Session starts - 16:35
Fault Tolerance and Recovery of Flink Jobs
For running data flow programs in production it is essential to deal with unforeseen failures of the system. These failure can be caused by multiple reasons, most notably hardware outages or failures of external services. Many of these failures are not fatal and, thus, should not lead to the failure of the job.
This talk will shed light into Apache Flink’s capabilities to detect and to recover from failures. On the system-level, Flink supports high availability utilizing Apache ZooKeeper. This eliminates all single points of failure and, thus, allowing Flink to stay always responsive. On the operator-level, Flink uses its own Chandy-Lamport algorithm variant to draw periodically state snapshots of a running streaming topology. These low-overhead checkpoints are used to recover the operator’s state in case of a failure.
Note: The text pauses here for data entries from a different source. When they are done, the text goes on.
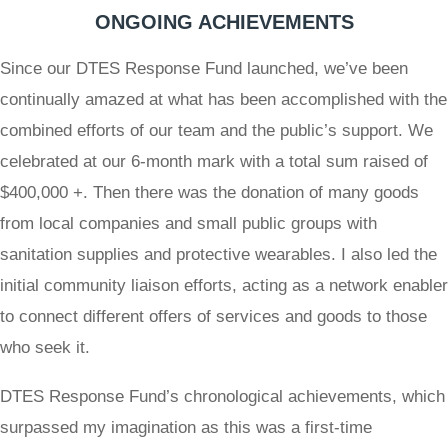
ONGOING ACHIEVEMENTS
Since our DTES Response Fund launched, we’ve been
continually amazed at what has been accomplished with the
combined efforts of our team and the public’s support. We
celebrated at our 6-month mark with a total sum raised of
$400,000 +. Then there was the donation of many goods
from local companies and small public groups with
sanitation supplies and protective wearables. I also led the
initial community liaison efforts, acting as a network enabler
to connect different offers of services and goods to those
who seek it.
DTES Response Fund’s chronological achievements, which
surpassed my imagination as this was a first-time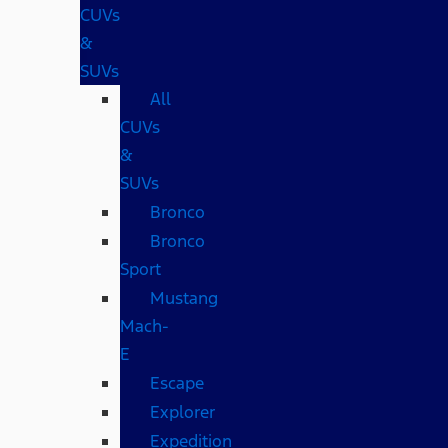
CUVs
&
SUVs
All
CUVs
&
SUVs
Bronco
Bronco
Sport
Mustang
Mach-
E
Escape
Explorer
Expedition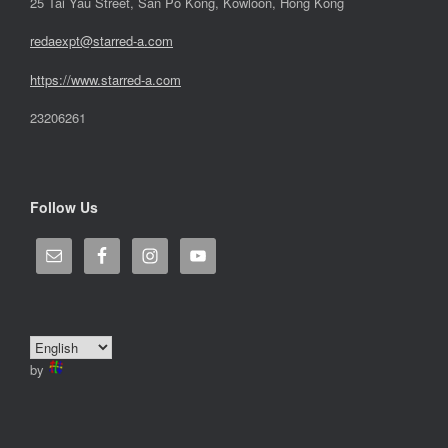
25 Tai Yau Street, San Po Kong, Kowloon, Hong Kong
redaexpt@starred-a.com
https://www.starred
-
a.com
23206261
Follow Us
by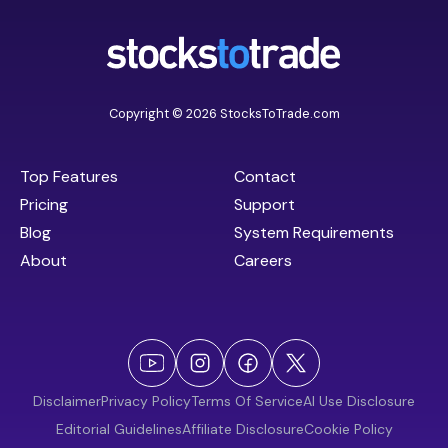
Copyright © 2026 StocksToTrade.com
Top Features
Contact
Pricing
Support
Blog
System Requirements
About
Careers
Disclaimer
Privacy Policy
Terms Of Service
AI Use Disclosure
Editorial Guidelines
Affiliate Disclosure
Cookie Policy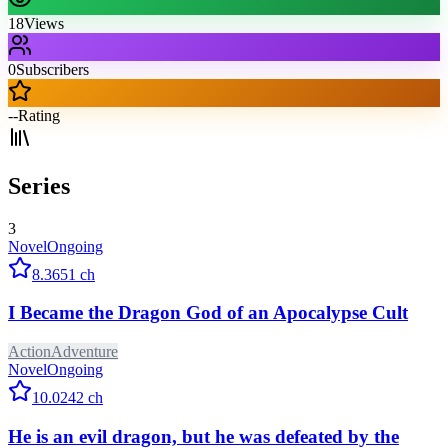
18
Views
0
Subscribers
--
Rating
Series
3
Novel
Ongoing
8.3
651
ch
I Became the Dragon God of an Apocalypse Cult
Action
Adventure
Novel
Ongoing
10.0
242
ch
He is an evil dragon, but he was defeated by the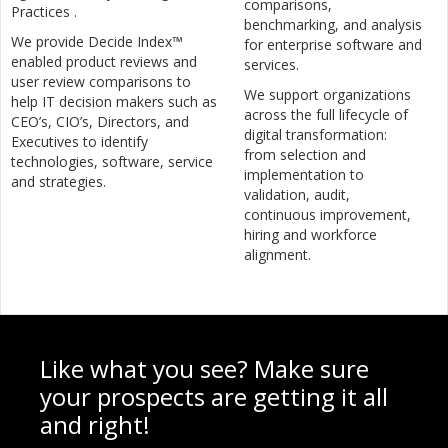
comparisons,
Practices .
benchmarking, and analysis
We provide Decide Index™
for enterprise software and
enabled product reviews and
services.
user review comparisons to
We support organizations
help IT decision makers such as
across the full lifecycle of
CEO’s, CIO’s, Directors, and
digital transformation:
Executives to identify
from selection and
technologies, software, service
implementation to
and strategies.
validation, audit,
continuous improvement,
hiring and workforce
alignment.
Like what you see? Make sure
your prospects are getting it all
and right!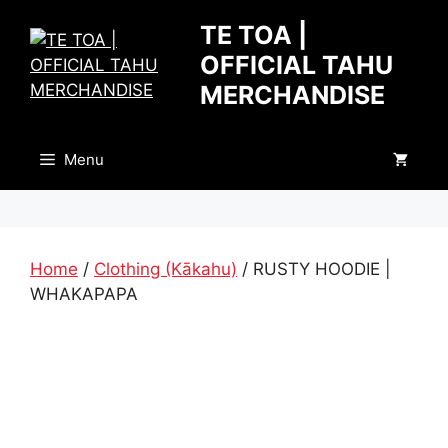
Skip
TE TOA |
to
OFFICIAL TAHU
content
MERCHANDISE
Menu
Home
/
Clothing (Kākahu)
/ RUSTY HOODIE |
WHAKAPAPA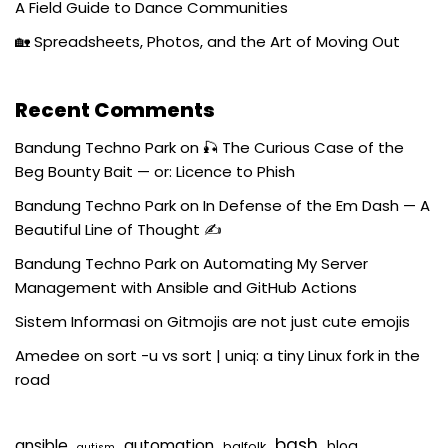
A Field Guide to Dance Communities
🏡 Spreadsheets, Photos, and the Art of Moving Out
Recent Comments
Bandung Techno Park
on
🎣 The Curious Case of the
Beg Bounty Bait — or: Licence to Phish
Bandung Techno Park
on
In Defense of the Em Dash — A
Beautiful Line of Thought ✍️
Bandung Techno Park
on
Automating My Server
Management with Ansible and GitHub Actions
Sistem Informasi
on
Gitmojis are not just cute emojis
Amedee
on
sort -u vs sort | uniq: a tiny Linux fork in the
road
bash
ansible
automation
blog
balfolk
autism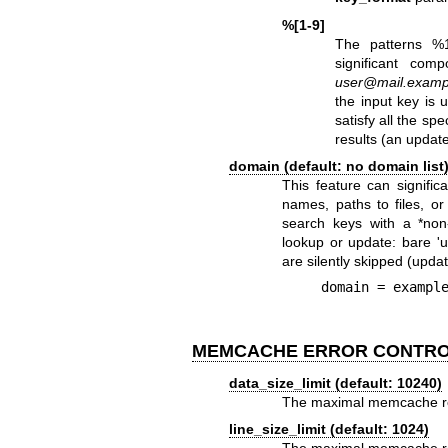
%[1-9]
The patterns %
significant com
user@mail.examp
the input key is
satisfy all the sp
results (an update
domain (default: no domain list
This feature can signific
names, paths to files, or
search keys with a *non
lookup or update: bare '
are silently skipped (upda
    domain = exam
MEMCACHE ERROR CONTR
data_size_limit (default: 10240)
The maximal memcache rep
line_size_limit (default: 1024)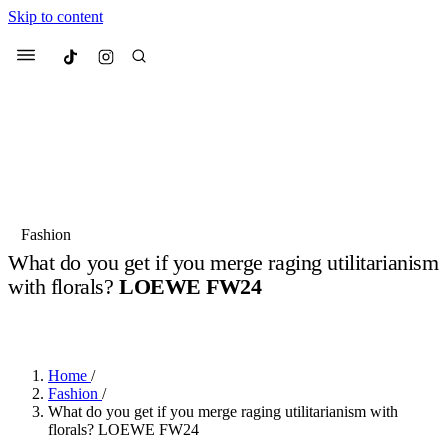
Skip to content
Culted
Menu
Search
Most Searched
Fashion Week
Sneakers
Collabs
Fashion
What do you get if you merge raging utilitarianism
Suggested Articles
with florals?
LOEWE FW24
BY
OLLIE COX
·
2 YEARS AGO
·
3 MIN READ
Beauty
Culture
We spoke to
Anok Yai
, the face of
Mu
Mercedes-Benz
is doing something b
3 months ago
· 6 min read
Women’s Day
Home
/
4 months ago
· 4 min read
Fashion
/
What do you get if you merge raging utilitarianism with
florals? LOEWE FW24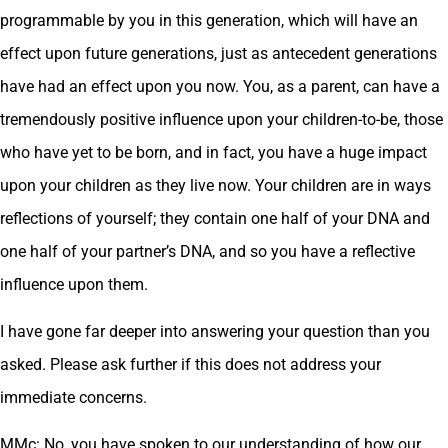
programmable by you in this generation, which will have an
effect upon future generations, just as antecedent generations
have had an effect upon you now. You, as a parent, can have a
tremendously positive influence upon your children-to-be, those
who have yet to be born, and in fact, you have a huge impact
upon your children as they live now. Your children are in ways
reflections of yourself; they contain one half of your DNA and
one half of your partner’s DNA, and so you have a reflective
influence upon them.
I have gone far deeper into answering your question than you
asked. Please ask further if this does not address your
immediate concerns.
MMc: No, you have spoken to our understanding of how our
By guaranteeing consistent checkpoints throughout the whole topology, Flink achieves exactly-once processing semantics.
About the speaker
Till Rohrmann
Till is PMC member of Apache Flink.
His main work focuses on enhancing Flink’s scalability as a distributed system and building a large-scale machine learning library with Flink. Till also contributed to Apache Mahout and helps presently to add Flink support to the Mahout DSL. Till earned his MS in computer science from Technische Universität Berlin where he focused on machine learning and massively parallel dataflow systems.